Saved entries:

- - - - -

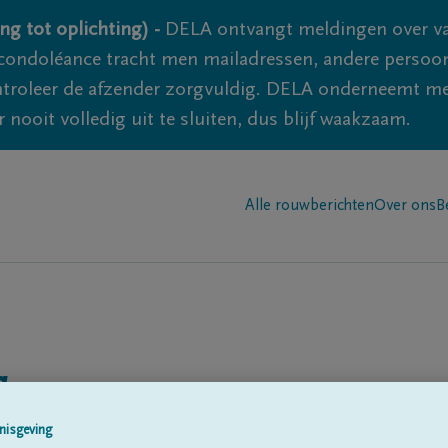
ng tot oplichting) -
DELA ontvangt meldingen over va
ondoléance tracht men mailadressen, andere persoon
controleer de afzender zorgvuldig. DELA onderneemt m
 nooit volledig uit te sluiten, dus blijf waakzaam.
Alle rouwberichten
Over ons
B
s
nisgeving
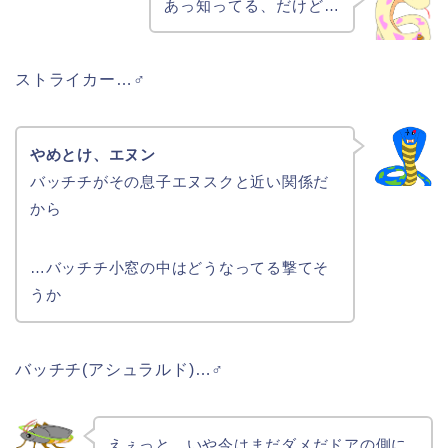
あっ知ってる、だけど…
ストライカー…♂
やめとけ、エヌン
バッチチがその息子エヌスクと近い関係だ
から
…バッチチ小窓の中はどうなってる撃てそ
うか
バッチチ(アシュラルド)…♂
えぇっと…いや今はまだダメだドアの側に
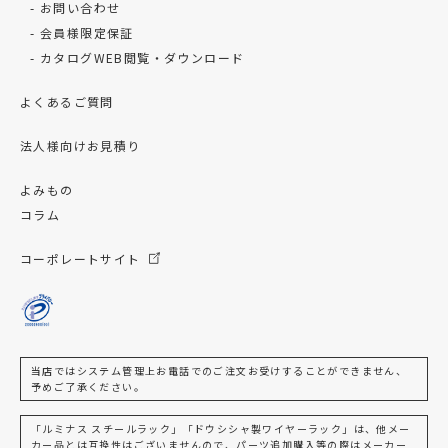
お問い合わせ
会員様限定保証
カタログWEB閲覧・ダウンロード
よくあるご質問
法人様向けお見積り
よみもの
コラム
コーポレートサイト
当店ではシステム管理上お電話でのご注文お受けすることができません、
予めご了承ください。
「ルミナス スチールラック」「ドウシシャ製ワイヤーラック」は、他メー
カー品とは互換性はございませんので、パーツ追加購入等の際はメーカー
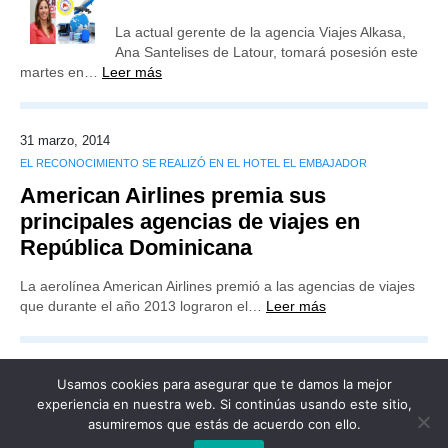
La actual gerente de la agencia Viajes Alkasa,
Ana Santelises de Latour, tomará posesión este
martes en…
Leer más
31 marzo, 2014
EL RECONOCIMIENTO SE REALIZÓ EN EL HOTEL EL EMBAJADOR
American Airlines premia sus
principales agencias de viajes en
República Dominicana
La aerolínea American Airlines premió a las agencias de viajes
que durante el año 2013 lograron el…
Leer más
Usamos cookies para asegurar que te damos la mejor
experiencia en nuestra web. Si continúas usando este sitio,
asumiremos que estás de acuerdo con ello.
Publicidad
Redacción
Contacto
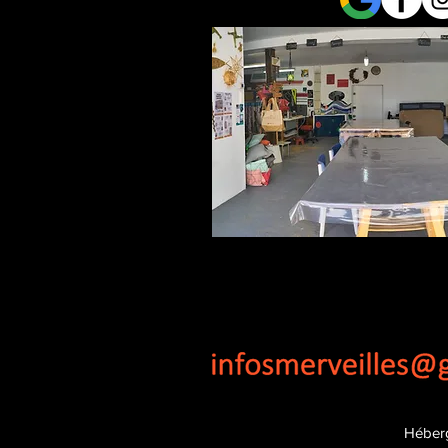
Héber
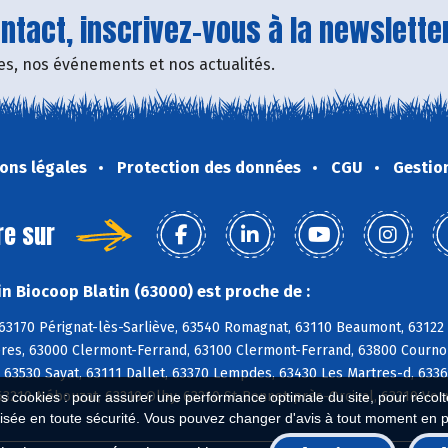
tact, inscrivez-vous à la newsletter
fres, nos événements et nos actualités.
ons légales
Protection des données
CGU
Gestio
re sur
n Biocoop Blatin (63000) est proche de :
63170 Pérignat-lès-Sarliève, 63540 Romagnat, 63110 Beaumont, 63122 
res, 63000 Clermont-Ferrand, 63100 Clermont-Ferrand, 63800 Cournon-
, 63530 Sayat, 63111 Dallet, 63370 Lempdes, 63430 Les Martres-d, 633
63210 Nébouzat, 63210 Olby, 63210 St-Bonnet-près-Orcival, 63210 Ver
es cookies : pour assurer une performance optimale du site, pour récolter
isée en toute sécurité. Vous pouvez changer d'avis à tout moment en 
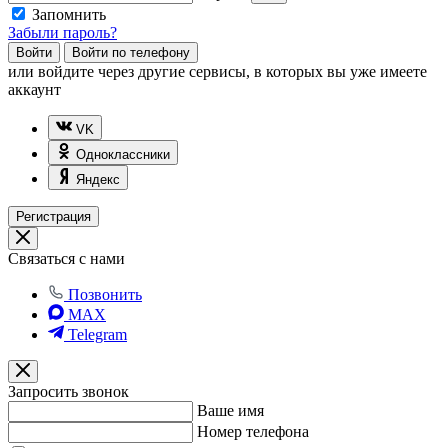
Запомнить
Забыли пароль?
Войти
Войти по телефону
или
войдите через другие сервисы, в которых вы уже имеете
аккаунт
VK
Одноклассники
Яндекс
Регистрация
Связаться с нами
Позвонить
MAX
Telegram
Запросить звонок
Ваше имя
Номер телефона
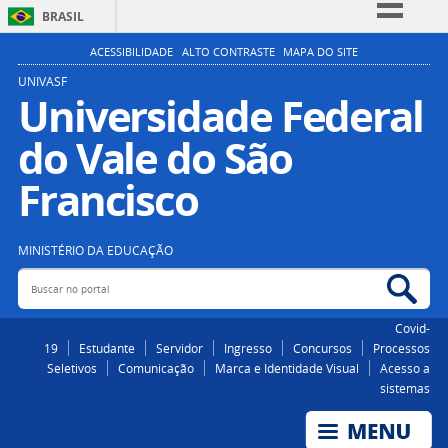
BRASIL
Simplifique!
ACESSIBILIDADE
ALTO CONTRASTE
MAPA DO SITE
Comunica BR
UNIVASF
Universidade Federal
Participe
do Vale do São
Acesso à informação
Legislação
Francisco
Canais
MINISTÉRIO DA EDUCAÇÃO
Buscar no portal
Bus
Covid-
19
Estudante
Servidor
Ingresso
Concursos
Processos
Seletivos
Comunicação
Marca e Identidade Visual
Acesso a
sistemas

- - - - -

» DIRECTIONS FOR THIS TASK: Filter the records above and return every line that holds the word "este".

» EXERCISE ANSWER:
Ana Santelises de Latour, tomará posesión este
experiencia en nuestra web. Si continúas usando este sitio,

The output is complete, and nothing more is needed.